_TASK STATEMENT_
Copy the entries word for word. Keep the pictures out.

Start of Block

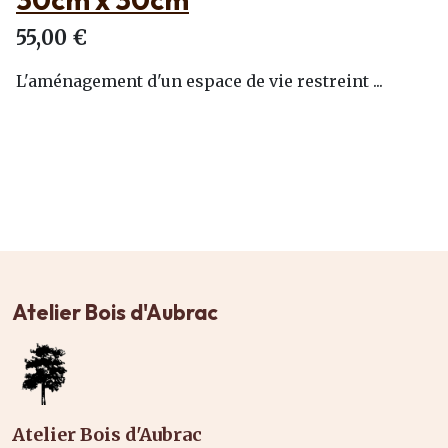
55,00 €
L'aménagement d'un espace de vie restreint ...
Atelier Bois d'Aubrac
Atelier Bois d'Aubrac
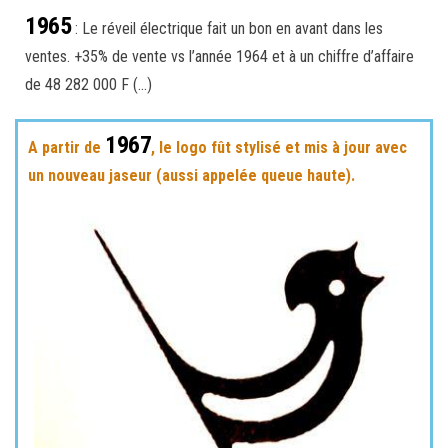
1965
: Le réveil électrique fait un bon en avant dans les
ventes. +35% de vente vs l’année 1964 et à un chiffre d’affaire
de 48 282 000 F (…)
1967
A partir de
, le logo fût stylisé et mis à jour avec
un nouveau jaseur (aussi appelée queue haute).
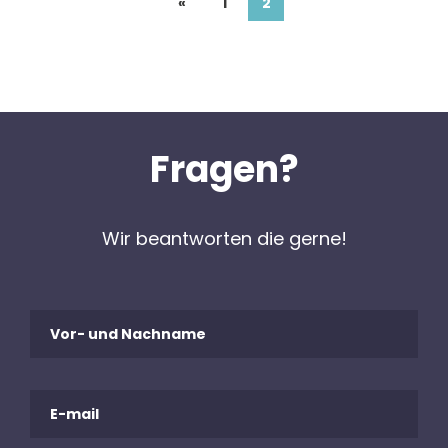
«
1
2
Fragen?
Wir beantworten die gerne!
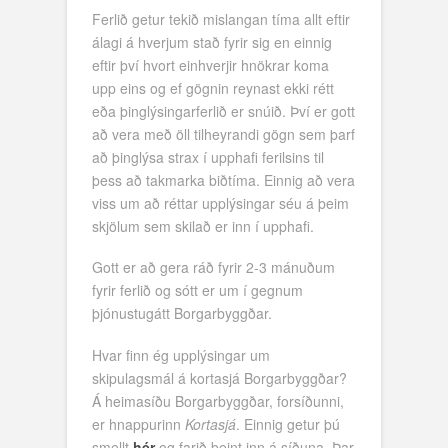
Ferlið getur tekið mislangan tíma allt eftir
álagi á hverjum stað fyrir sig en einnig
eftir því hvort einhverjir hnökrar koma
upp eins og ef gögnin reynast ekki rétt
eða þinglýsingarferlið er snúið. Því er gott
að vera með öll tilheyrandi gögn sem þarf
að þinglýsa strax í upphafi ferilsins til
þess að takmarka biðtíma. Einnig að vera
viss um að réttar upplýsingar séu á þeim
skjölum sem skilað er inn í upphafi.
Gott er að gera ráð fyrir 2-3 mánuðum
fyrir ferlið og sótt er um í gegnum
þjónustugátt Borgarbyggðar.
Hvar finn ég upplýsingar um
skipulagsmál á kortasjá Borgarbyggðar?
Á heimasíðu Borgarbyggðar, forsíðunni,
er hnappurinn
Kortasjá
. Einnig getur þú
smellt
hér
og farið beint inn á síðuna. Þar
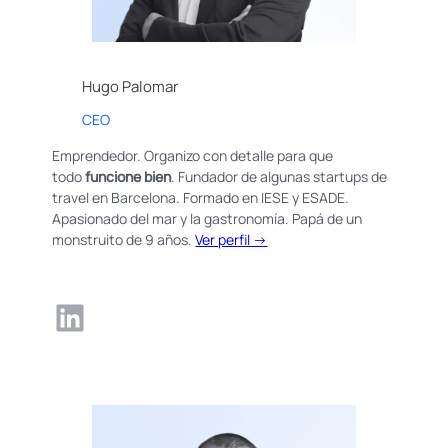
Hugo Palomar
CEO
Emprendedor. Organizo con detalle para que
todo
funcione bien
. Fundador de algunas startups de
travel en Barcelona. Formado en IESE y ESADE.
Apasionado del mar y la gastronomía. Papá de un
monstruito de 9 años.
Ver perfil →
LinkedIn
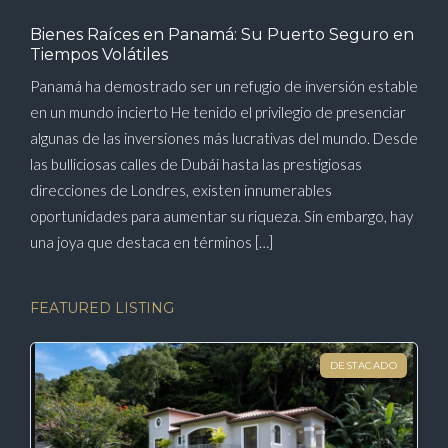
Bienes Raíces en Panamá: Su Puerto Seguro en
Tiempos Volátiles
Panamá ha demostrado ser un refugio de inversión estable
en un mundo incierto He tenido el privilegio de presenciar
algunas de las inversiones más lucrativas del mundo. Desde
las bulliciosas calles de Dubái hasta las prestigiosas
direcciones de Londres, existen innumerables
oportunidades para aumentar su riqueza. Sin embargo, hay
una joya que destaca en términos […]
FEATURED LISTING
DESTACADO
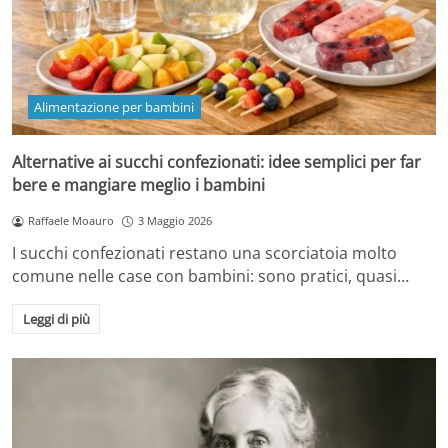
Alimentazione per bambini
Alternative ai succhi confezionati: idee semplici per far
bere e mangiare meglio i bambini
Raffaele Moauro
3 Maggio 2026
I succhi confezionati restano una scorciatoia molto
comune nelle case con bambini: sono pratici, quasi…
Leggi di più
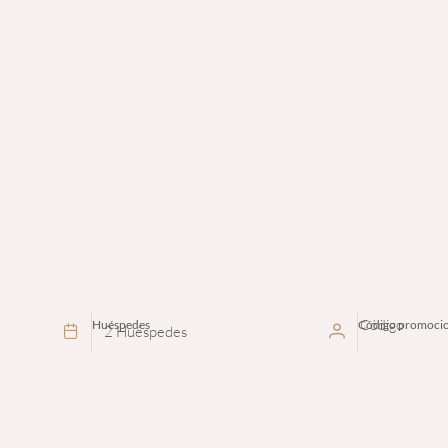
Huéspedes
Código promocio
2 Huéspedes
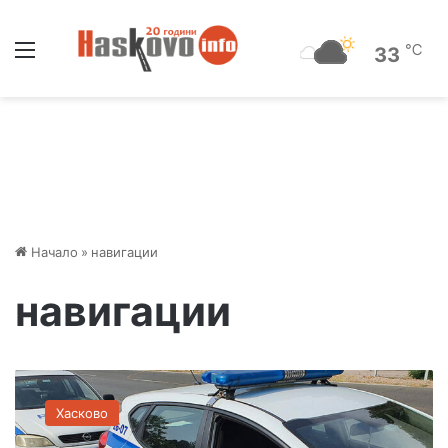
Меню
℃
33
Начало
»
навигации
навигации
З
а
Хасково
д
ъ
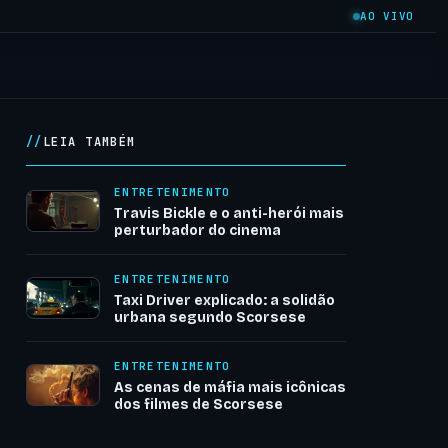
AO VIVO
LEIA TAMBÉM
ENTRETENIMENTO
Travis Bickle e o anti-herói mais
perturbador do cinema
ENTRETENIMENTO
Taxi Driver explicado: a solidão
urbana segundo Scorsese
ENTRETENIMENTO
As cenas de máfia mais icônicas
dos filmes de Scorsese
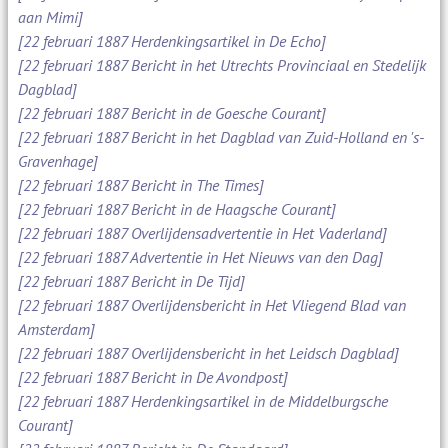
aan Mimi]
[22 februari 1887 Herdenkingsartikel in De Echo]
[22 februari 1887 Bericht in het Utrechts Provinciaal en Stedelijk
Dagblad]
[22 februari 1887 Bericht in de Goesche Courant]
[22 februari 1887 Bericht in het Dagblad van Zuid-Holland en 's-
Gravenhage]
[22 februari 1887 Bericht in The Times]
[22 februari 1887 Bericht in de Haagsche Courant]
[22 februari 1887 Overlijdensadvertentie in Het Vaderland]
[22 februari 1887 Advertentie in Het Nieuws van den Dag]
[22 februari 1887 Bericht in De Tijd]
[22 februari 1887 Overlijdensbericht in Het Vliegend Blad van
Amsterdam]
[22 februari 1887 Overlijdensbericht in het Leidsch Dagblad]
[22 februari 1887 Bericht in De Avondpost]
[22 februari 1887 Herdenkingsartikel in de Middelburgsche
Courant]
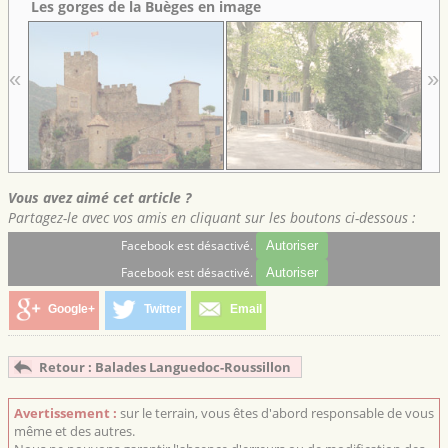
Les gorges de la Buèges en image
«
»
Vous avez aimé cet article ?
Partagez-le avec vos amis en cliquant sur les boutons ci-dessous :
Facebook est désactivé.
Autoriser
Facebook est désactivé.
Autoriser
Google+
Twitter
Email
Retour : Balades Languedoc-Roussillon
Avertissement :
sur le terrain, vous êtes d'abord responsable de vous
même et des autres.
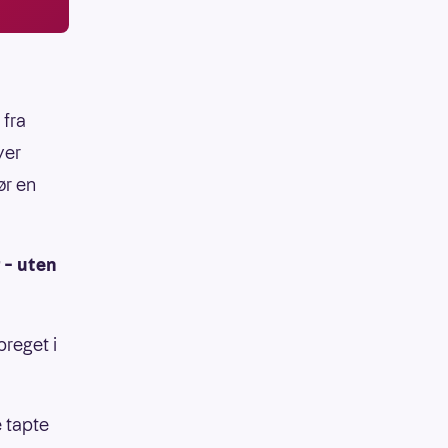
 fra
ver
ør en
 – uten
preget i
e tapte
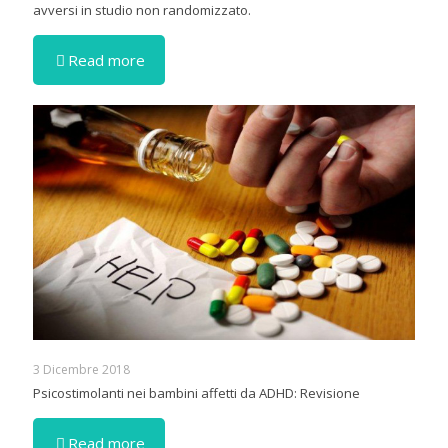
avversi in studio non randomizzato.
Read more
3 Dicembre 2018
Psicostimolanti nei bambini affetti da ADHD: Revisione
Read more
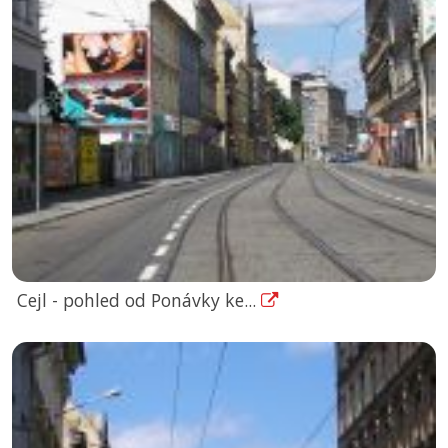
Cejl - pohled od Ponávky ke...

End of Block

_RESPONSE AREA_
55,00 €
L'aménagement d'un espace de vie restreint ...
Atelier Bois d'Aubrac
Atelier Bois d'Aubrac
1965
: Le réveil électrique fait un bon en avant dans les
ventes. +35% de vente vs l’année 1964 et à un chiffre d’affaire
de 48 282 000 F (…)
1967
A partir de
, le logo fût stylisé et mis à jour avec
un nouveau jaseur (aussi appelée queue haute).
«
1
2
Fragen?
Wir beantworten die gerne!
Ferlið getur tekið mislangan tíma allt eftir
álagi á hverjum stað fyrir sig en einnig
eftir því hvort einhverjir hnökrar koma
upp eins og ef gögnin reynast ekki rétt
eða þinglýsingarferlið er snúið. Því er gott
að vera með öll tilheyrandi gögn sem þarf
að þinglýsa strax í upphafi ferilsins til
þess að takmarka biðtíma. Einnig að vera
viss um að réttar upplýsingar séu á þeim
skjölum sem skilað er inn í upphafi.
Gott er að gera ráð fyrir 2-3 mánuðum
fyrir ferlið og sótt er um í gegnum
þjónustugátt Borgarbyggðar.
Hvar finn ég upplýsingar um
skipulagsmál á kortasjá Borgarbyggðar?
Á heimasíðu Borgarbyggðar, forsíðunni,
er hnappurinn
Kortasjá
. Einnig getur þú
smellt
hér
og farið beint inn á síðuna. Þar
Hugo Palomar
CEO
Emprendedor. Organizo con detalle para que
todo
funcione bien
. Fundador de algunas startups de
travel en Barcelona. Formado en IESE y ESADE.
Apasionado del mar y la gastronomía. Papá de un
monstruito de 9 años.
Ver perfil →
LinkedIn
Bienes Raíces en Panamá: Su Puerto Seguro en
Tiempos Volátiles
Panamá ha demostrado ser un refugio de inversión estable
en un mundo incierto He tenido el privilegio de presenciar
algunas de las inversiones más lucrativas del mundo. Desde
las bulliciosas calles de Dubái hasta las prestigiosas
direcciones de Londres, existen innumerables
oportunidades para aumentar su riqueza. Sin embargo, hay
una joya que destaca en términos […]
FEATURED LISTING
DESTACADO
Alimentazione per bambini
Alternative ai succhi confezionati: idee semplici per far
bere e mangiare meglio i bambini
Raffaele Moauro
3 Maggio 2026
I succhi confezionati restano una scorciatoia molto
comune nelle case con bambini: sono pratici, quasi…
Leggi di più
Huéspedes
Código promocio
2 Huéspedes
Меню
℃
33
Начало
»
навигации
навигации
З
а
Хасково
д
ъ
AO VIVO
LEIA TAMBÉM
ENTRETENIMENTO
Travis Bickle e o anti-herói mais
perturbador do cinema
ENTRETENIMENTO
Taxi Driver explicado: a solidão
urbana segundo Scorsese
ENTRETENIMENTO
As cenas de máfia mais icônicas
dos filmes de Scorsese
aan Mimi]
[22 februari 1887 Herdenkingsartikel in De Echo]
[22 februari 1887 Bericht in het Utrechts Provinciaal en Stedelijk
Dagblad]
[22 februari 1887 Bericht in de Goesche Courant]
[22 februari 1887 Bericht in het Dagblad van Zuid-Holland en 's-
Gravenhage]
[22 februari 1887 Bericht in The Times]
[22 februari 1887 Bericht in de Haagsche Courant]
[22 februari 1887 Overlijdensadvertentie in Het Vaderland]
[22 februari 1887 Advertentie in Het Nieuws van den Dag]
[22 februari 1887 Bericht in De Tijd]
[22 februari 1887 Overlijdensbericht in Het Vliegend Blad van
Amsterdam]
[22 februari 1887 Overlijdensbericht in het Leidsch Dagblad]
[22 februari 1887 Bericht in De Avondpost]
[22 februari 1887 Herdenkingsartikel in de Middelburgsche
Courant]
Les gorges de la Buèges en image
«
»
Vous avez aimé cet article ?
Partagez-le avec vos amis en cliquant sur les boutons ci-dessous :
Facebook est désactivé.
Autoriser
Facebook est désactivé.
Autoriser
Google+
Twitter
Email
Retour : Balades Languedoc-Roussillon
Avertissement :
sur le terrain, vous êtes d'abord responsable de vous
même et des autres.
 fra
ver
ør en
 – uten
preget i
e tapte
avversi in studio non randomizzato.
Read more
3 Dicembre 2018
Psicostimolanti nei bambini affetti da ADHD: Revisione
Read more
Cejl - pohled od Ponávky ke...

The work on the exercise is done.